出演したのは、前回と同様に星井美希、四条貴音、我那覇響。さらに今回は「Re:FRAIN/DAWN」と「Re:FLAME/DUSK」の2公演が行われるなか、「Re:FLAME/DUSK」では、奥空心白と亜夜がゲスト出演として名を連ねた。2人は「アイドルマスタースターリットシーズン」(スタマス)に登場しているアイドルであり、かつて961プロにおいて「アルバノクト」というユニットを結成していた経歴を持っている。


会場ではきらびやかなステージでアイドルたちがパフォーマンス。また配信ではxRライブストリーミングと題して、配信ならではの特別な演出も盛り込まれた。本稿では「Re:FRAIN/DAWN」に一部触れつつ、心白と亜夜がゲスト出演した「Re:FLAME/DUSK」を中心に、その模様をお届けする。なお、本記事はASOBI STAGEでのオンライン配信を視聴してのレポートとなっており、演出についても、配信上の内容に準じている点はあらかじめお伝えする。
前回公演では歌われなかった楽曲や、新ユニット曲「REALIZE!!!」を披露
大きな歯車や近未来の工場をイメージさせるようなステージが映し出されたのち、せり上がりで3人が登場し、「Re:FRAIN/DAWN」のライブがスタート。ユニット「プロジェクト・フェアリー」を結成していた3人が、ユニット衣装である「ビヨンドザスターズ」をまとい、「オーバーマスター -Rio Hamamoto Rearrange-」を皮切りにパフォーマンス。


プロジェクト・フェアリーとしてはおなじみの「KisS」や、前回のライブにおける新曲「FlaME」、961プロのユニット「ディアマント」の楽曲「1st Call」のカバーなど、ユニットやソロ、あるいは2人での楽曲披露も行われた。





前回は「Re:MEMBER/MOON」、「Re:SIST/STAR」、「Re:FRAME/SUN」の3公演を行い、そこでもさまざまな楽曲が歌われたが、その前回でも歌われなかった美希の「追憶のサンドグラス」や貴音の「フラワーガール」、さらに響による「迷走Mindカバー」のカバーといったステージもあり、どよめきが起きるような場面もあった。




終盤には、新たなユニット楽曲である「REALIZE!!!」も披露。かっこよさとスピード感にあふれる曲調のなかで、クールに決めていくステージに。事前のMCでもコールをお願いしていたこともあり、統率のとれたコールにも後押しされ、一体感も感じさせるものとなっていた。

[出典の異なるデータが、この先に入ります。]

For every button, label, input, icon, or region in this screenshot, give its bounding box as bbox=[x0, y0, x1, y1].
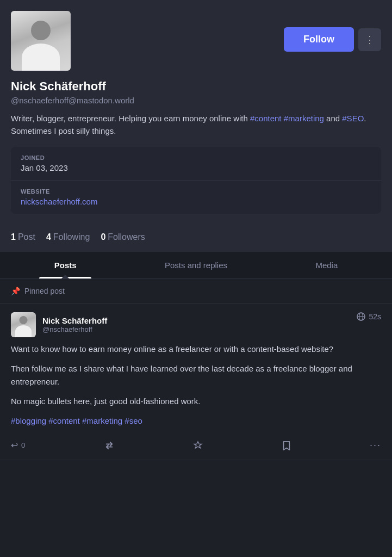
like-action[interactable] bbox=[193, 441, 203, 450]
repost-action[interactable] bbox=[104, 441, 114, 450]
profile-top-row: Follow ⋮ bbox=[11, 11, 381, 71]
bio-tag-seo[interactable]: #SEO bbox=[342, 114, 364, 123]
reply-icon: ↩ bbox=[11, 440, 18, 450]
profile-bio: Writer, blogger, entrepreneur. Helping y… bbox=[11, 113, 381, 137]
bio-tag-content[interactable]: #content bbox=[250, 114, 282, 123]
joined-date: Jan 03, 2023 bbox=[21, 163, 371, 172]
pin-icon: 📌 bbox=[11, 287, 20, 295]
website-row: WEBSITE nickschaeferhoff.com bbox=[11, 180, 381, 214]
followers-count: 0 bbox=[101, 232, 105, 242]
bookmark-action[interactable] bbox=[282, 441, 291, 450]
tab-posts[interactable]: Posts bbox=[0, 252, 130, 278]
post-actions: ↩ 0 ··· bbox=[11, 435, 381, 451]
website-link[interactable]: nickschaeferhoff.com bbox=[21, 197, 97, 206]
post-body: Want to know how to earn money online as… bbox=[11, 343, 381, 428]
website-value: nickschaeferhoff.com bbox=[21, 197, 371, 206]
joined-label: JOINED bbox=[21, 154, 371, 161]
profile-actions: Follow ⋮ bbox=[284, 27, 381, 52]
bookmark-icon bbox=[282, 441, 291, 450]
tag-content[interactable]: #content bbox=[48, 416, 80, 425]
profile-handle: @nschaeferhoff@mastodon.world bbox=[11, 96, 381, 105]
posts-count: 1 bbox=[11, 232, 16, 242]
profile-name: Nick Schäferhoff bbox=[11, 79, 381, 94]
stat-following[interactable]: 4 Following bbox=[46, 232, 90, 242]
reply-action[interactable]: ↩ 0 bbox=[11, 440, 25, 450]
post-card: Nick Schäferhoff @nschaeferhoff 52s Want… bbox=[0, 304, 392, 460]
post-author-info: Nick Schäferhoff @nschaeferhoff bbox=[42, 316, 107, 333]
posts-label: Post bbox=[18, 232, 35, 242]
profile-meta: JOINED Jan 03, 2023 WEBSITE nickschaefer… bbox=[11, 147, 381, 214]
bio-tag-marketing[interactable]: #marketing bbox=[284, 114, 324, 123]
post-author: Nick Schäferhoff @nschaeferhoff bbox=[11, 312, 107, 337]
stat-posts[interactable]: 1 Post bbox=[11, 232, 35, 242]
post-author-handle: @nschaeferhoff bbox=[42, 325, 107, 333]
following-count: 4 bbox=[46, 232, 51, 242]
tag-marketing[interactable]: #marketing bbox=[82, 416, 122, 425]
profile-header: Follow ⋮ Nick Schäferhoff @nschaeferhoff… bbox=[0, 0, 392, 252]
post-author-name: Nick Schäferhoff bbox=[42, 316, 107, 325]
globe-icon bbox=[357, 312, 365, 321]
repost-icon bbox=[104, 441, 114, 450]
tab-media[interactable]: Media bbox=[262, 252, 392, 278]
star-icon bbox=[193, 441, 203, 450]
follow-button[interactable]: Follow bbox=[284, 27, 354, 52]
tabs-bar: Posts Posts and replies Media bbox=[0, 252, 392, 279]
more-options-button[interactable]: ⋮ bbox=[358, 28, 381, 51]
tag-blogging[interactable]: #blogging bbox=[11, 416, 46, 425]
following-label: Following bbox=[53, 232, 90, 242]
post-header: Nick Schäferhoff @nschaeferhoff 52s bbox=[11, 312, 381, 337]
feed: 📌 Pinned post Nick Schäferhoff @nschaefe… bbox=[0, 279, 392, 460]
followers-label: Followers bbox=[108, 232, 145, 242]
tag-seo[interactable]: #seo bbox=[125, 416, 142, 425]
reply-count: 0 bbox=[21, 441, 25, 449]
profile-stats: 1 Post 4 Following 0 Followers bbox=[11, 224, 381, 252]
pinned-label: 📌 Pinned post bbox=[0, 279, 392, 304]
tab-posts-replies[interactable]: Posts and replies bbox=[130, 252, 261, 278]
avatar bbox=[11, 11, 71, 71]
post-avatar bbox=[11, 312, 36, 337]
post-tags: #blogging #content #marketing #seo bbox=[11, 414, 381, 428]
joined-row: JOINED Jan 03, 2023 bbox=[11, 147, 381, 180]
stat-followers[interactable]: 0 Followers bbox=[101, 232, 145, 242]
post-time: 52s bbox=[357, 312, 381, 321]
more-action[interactable]: ··· bbox=[370, 440, 381, 451]
website-label: WEBSITE bbox=[21, 188, 371, 195]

アンコールには、アルバノクトの楽曲「EVER RISING」を3人がカバー。夜の星空をイメージさせる映像演出などを背景に、それぞれが伸びやかに歌声を響かせる。歌い進めるうちに、朝焼けをイメージさせるような赤みのあるステージとなり、朝日が昇るような映像を背景にして締めくくった。




心白と亜夜による「EVER RISING」や、ソロパフォーマンスも
「Re:FLAME/DUSK」でも、オープニングではアイドルがせり上がって登場。ただ、ふたりの人影で髪型からも察したのか、どよめきの声があがる。そして、オープニングナンバーとなったのは「EVER RISING」。イントロとともに心白と亜夜の姿が映し出されると、ゲスト出演ながらいきなりの登場は予想していなかったのか、大歓声が巻き起こる。白と黒のツートンカラーを基調としつつ、心白は白、亜夜は黒をメインにした衣装をまとってパフォーマンス。時折お互いを見つめ合うようなシーンもありつつ、息の合ったステージを披露した。

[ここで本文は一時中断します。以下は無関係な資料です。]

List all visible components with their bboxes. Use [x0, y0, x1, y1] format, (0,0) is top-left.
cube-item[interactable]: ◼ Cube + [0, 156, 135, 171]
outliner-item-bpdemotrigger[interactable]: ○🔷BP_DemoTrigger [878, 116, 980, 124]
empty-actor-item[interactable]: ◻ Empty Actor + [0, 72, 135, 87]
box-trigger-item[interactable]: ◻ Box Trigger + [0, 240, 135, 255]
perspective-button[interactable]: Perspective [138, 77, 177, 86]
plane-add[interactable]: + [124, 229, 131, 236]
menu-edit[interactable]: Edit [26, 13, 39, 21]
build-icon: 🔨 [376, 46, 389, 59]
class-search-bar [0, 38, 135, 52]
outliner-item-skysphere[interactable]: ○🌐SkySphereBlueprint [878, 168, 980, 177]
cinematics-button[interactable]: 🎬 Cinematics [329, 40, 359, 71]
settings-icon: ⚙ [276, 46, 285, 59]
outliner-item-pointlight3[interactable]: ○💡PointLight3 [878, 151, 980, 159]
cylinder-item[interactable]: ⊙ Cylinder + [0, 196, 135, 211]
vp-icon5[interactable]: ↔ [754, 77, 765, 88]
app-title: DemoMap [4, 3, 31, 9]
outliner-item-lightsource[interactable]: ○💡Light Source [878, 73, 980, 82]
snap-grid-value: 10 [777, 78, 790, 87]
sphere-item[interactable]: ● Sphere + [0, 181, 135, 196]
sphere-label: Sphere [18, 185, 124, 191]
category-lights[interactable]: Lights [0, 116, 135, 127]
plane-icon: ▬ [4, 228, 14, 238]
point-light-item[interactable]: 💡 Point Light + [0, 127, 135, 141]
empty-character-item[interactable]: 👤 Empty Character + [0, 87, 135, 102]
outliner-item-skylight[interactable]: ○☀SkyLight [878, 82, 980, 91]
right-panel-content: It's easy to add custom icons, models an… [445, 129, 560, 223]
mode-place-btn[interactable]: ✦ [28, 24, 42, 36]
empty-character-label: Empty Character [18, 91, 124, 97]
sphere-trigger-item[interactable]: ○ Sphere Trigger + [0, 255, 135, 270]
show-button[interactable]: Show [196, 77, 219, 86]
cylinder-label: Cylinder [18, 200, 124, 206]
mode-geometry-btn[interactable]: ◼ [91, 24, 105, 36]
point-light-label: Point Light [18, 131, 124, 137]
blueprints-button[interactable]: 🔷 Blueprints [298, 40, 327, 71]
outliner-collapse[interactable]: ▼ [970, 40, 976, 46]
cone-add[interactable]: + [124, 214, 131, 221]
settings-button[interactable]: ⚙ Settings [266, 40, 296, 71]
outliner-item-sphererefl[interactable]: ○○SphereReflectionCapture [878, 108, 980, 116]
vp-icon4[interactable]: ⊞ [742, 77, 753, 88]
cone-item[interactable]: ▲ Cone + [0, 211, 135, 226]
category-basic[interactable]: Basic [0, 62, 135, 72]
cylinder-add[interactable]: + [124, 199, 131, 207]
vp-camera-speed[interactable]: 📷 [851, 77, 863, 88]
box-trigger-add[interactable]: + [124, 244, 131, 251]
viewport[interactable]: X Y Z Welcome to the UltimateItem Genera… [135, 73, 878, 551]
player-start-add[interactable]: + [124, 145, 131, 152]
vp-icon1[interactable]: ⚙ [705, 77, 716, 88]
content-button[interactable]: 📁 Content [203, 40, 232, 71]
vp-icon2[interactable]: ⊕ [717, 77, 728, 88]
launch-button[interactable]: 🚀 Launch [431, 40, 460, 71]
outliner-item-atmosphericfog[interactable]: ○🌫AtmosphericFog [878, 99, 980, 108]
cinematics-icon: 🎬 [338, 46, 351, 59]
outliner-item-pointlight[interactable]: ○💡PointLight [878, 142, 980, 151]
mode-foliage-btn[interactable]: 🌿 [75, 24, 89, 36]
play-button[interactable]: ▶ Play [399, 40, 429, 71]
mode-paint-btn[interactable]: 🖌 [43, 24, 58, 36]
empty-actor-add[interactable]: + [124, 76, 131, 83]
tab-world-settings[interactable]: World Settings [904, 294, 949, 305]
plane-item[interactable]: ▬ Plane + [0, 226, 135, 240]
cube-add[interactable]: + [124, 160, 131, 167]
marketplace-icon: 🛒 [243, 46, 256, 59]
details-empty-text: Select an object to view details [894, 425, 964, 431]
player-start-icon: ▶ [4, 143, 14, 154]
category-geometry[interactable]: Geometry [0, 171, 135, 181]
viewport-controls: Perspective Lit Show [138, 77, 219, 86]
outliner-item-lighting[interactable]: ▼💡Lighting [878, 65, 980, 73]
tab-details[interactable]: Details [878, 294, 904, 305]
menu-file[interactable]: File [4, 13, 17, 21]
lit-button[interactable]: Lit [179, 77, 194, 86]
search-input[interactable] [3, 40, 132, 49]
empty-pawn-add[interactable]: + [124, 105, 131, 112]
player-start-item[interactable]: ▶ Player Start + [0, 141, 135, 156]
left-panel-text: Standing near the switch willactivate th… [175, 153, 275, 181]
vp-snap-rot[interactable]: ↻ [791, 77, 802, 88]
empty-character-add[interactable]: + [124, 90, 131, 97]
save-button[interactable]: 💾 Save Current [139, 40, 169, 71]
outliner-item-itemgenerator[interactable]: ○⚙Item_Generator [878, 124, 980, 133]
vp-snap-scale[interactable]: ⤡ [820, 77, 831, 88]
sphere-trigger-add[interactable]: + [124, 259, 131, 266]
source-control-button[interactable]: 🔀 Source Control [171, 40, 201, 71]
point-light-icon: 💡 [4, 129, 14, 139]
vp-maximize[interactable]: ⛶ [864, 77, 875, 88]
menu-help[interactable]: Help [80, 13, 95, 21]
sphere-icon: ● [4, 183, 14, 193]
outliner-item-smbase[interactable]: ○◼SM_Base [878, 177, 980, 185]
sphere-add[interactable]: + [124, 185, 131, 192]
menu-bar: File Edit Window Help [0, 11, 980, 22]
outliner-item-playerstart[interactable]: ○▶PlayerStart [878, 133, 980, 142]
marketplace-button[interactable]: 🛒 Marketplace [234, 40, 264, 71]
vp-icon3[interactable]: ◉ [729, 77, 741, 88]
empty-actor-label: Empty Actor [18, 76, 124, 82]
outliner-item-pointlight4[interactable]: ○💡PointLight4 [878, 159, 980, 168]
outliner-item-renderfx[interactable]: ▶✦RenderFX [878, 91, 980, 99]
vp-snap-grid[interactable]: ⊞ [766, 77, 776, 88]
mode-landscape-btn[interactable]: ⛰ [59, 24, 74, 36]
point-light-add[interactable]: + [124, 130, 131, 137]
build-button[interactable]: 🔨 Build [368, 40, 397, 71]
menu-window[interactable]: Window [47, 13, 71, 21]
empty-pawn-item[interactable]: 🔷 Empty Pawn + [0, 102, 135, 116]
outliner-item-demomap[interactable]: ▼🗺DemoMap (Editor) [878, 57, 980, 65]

驚きはまだ続く。ステージでは亜夜が残り、ソロで「1st Call」を歌う。前述のようにディアマントの楽曲であり、亜夜はそのユニットメンバー。ソロであっも圧巻のパフォーマンスで釘付けにするようなステージを展開。さらに心白もソロで「ダンス・ダンス・ダンス」を披露。オリジナル歌唱メンバーのひとりである心白が、ポップで軽快なダンスナンバーを、時折笑顔を見せつつクラップの音やコールを受けながら歌っていた。










MCパートでは、2人が自己紹介とともに、アルバノクトというユニットとして活動していることや、心白はゲスト出演ながら派手に登場したことに心配したり、亜夜は「名前を売ってこい」と社長から言われたことなどが語られた。
アルバノクトのステージはここまでとなり、プロジェクト・フェアリー3人のステージへ。まずは「FlaME」で、独特な曲調から織りなす貫禄あるパフォーマンスで魅了していく。さらに「KisS」も披露し、魅惑で大人な世界を作り出していった。

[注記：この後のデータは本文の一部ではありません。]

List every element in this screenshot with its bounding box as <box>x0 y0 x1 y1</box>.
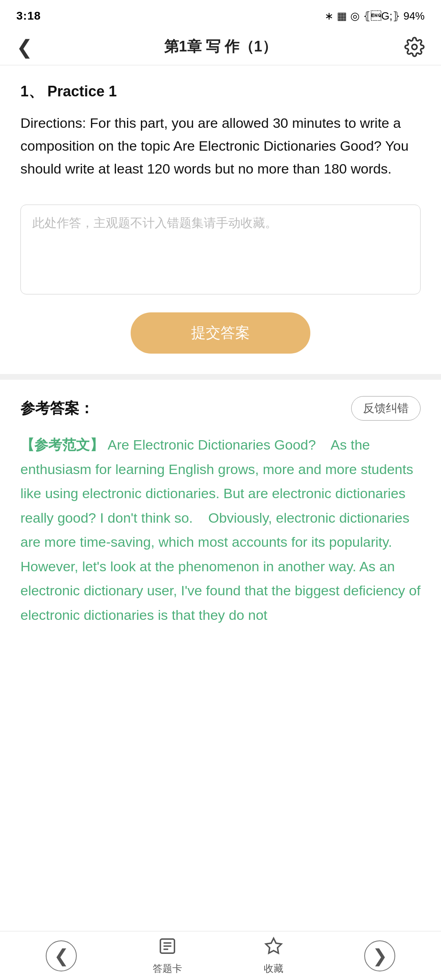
favorite-icon <box>264 937 283 960</box>
answer-box-wrapper <box>0 205 441 296</box>
favorite-label: 收藏 <box>264 962 283 975</box>
nav-prev-arrow[interactable]: ❮ <box>8 940 114 971</box>
svg-marker-5 <box>266 938 281 953</box>
section-divider <box>0 374 441 380</box>
prev-chevron: ❮ <box>54 945 69 966</box>
practice-title: 1、 Practice 1 <box>20 82 421 102</box>
bottom-spacer <box>0 644 441 697</box>
reference-section: 参考答案： 反馈纠错 【参考范文】 Are Electronic Diction… <box>0 380 441 644</box>
back-button[interactable]: ❮ <box>16 36 41 58</box>
prev-arrow-icon: ❮ <box>46 940 77 971</box>
next-chevron: ❯ <box>372 945 388 966</box>
main-content: 1、 Practice 1 Directions: For this part,… <box>0 65 441 205</box>
answer-card-label: 答题卡 <box>153 962 182 975</box>
gear-icon <box>404 37 425 57</box>
header: ❮ 第1章 写 作（1） <box>0 29 441 65</box>
wifi-icon: ◎ <box>350 10 360 22</box>
nav-favorite[interactable]: 收藏 <box>220 937 327 975</box>
reference-title: 参考答案： <box>20 399 94 419</box>
nav-next-arrow[interactable]: ❯ <box>327 940 433 971</box>
reference-tag: 【参考范文】 <box>20 437 104 452</box>
reference-header: 参考答案： 反馈纠错 <box>20 396 421 421</box>
feedback-button[interactable]: 反馈纠错 <box>351 396 421 421</box>
answer-card-icon <box>158 937 177 960</box>
directions-text: Directions: For this part, you are allow… <box>20 111 421 180</box>
submit-wrapper: 提交答案 <box>0 312 441 374</box>
reference-text: 【参考范文】 Are Electronic Dictionaries Good?… <box>20 433 421 627</box>
page-title: 第1章 写 作（1） <box>41 37 400 57</box>
reference-body: Are Electronic Dictionaries Good? As the… <box>20 437 421 623</box>
vibrate-icon: ▦ <box>337 10 347 22</box>
back-icon: ❮ <box>16 36 33 58</box>
settings-button[interactable] <box>400 37 425 57</box>
battery-level: 94% <box>403 10 425 22</box>
status-right: ∗ ▦ ◎ ⦃G;⦄ 94% <box>325 10 425 22</box>
bottom-nav: ❮ 答题卡 收藏 ❯ <box>0 931 441 980</box>
nav-answer-card[interactable]: 答题卡 <box>114 937 220 975</box>
submit-button[interactable]: 提交答案 <box>131 312 310 354</box>
svg-point-0 <box>412 44 417 49</box>
signal-icon: ⦃G;⦄ <box>363 10 400 22</box>
bluetooth-icon: ∗ <box>325 10 334 22</box>
answer-input[interactable] <box>20 205 421 294</box>
status-bar: 3:18 ∗ ▦ ◎ ⦃G;⦄ 94% <box>0 0 441 29</box>
status-time: 3:18 <box>16 9 41 22</box>
next-arrow-icon: ❯ <box>364 940 395 971</box>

ここからは3人のソロパート。そして3曲とも、前回公演を含めて歌われていなかった楽曲となっており、それぞれにどよめきも起こっていた。
貴音が歌ったのは「Melted Snow」で、はかなげなバラードソングを、粉雪が舞うような光景のなかで披露。響は「黒い犬」で、童謡っぽさも感じさせるポップソングを、時折手を振ったり犬の手のようなポーズを決めたりと、日常感もあるようなステージに。そして美希は「ストレートラブ!」で、文字通りのストレートなラブソングをキュートに歌っていた。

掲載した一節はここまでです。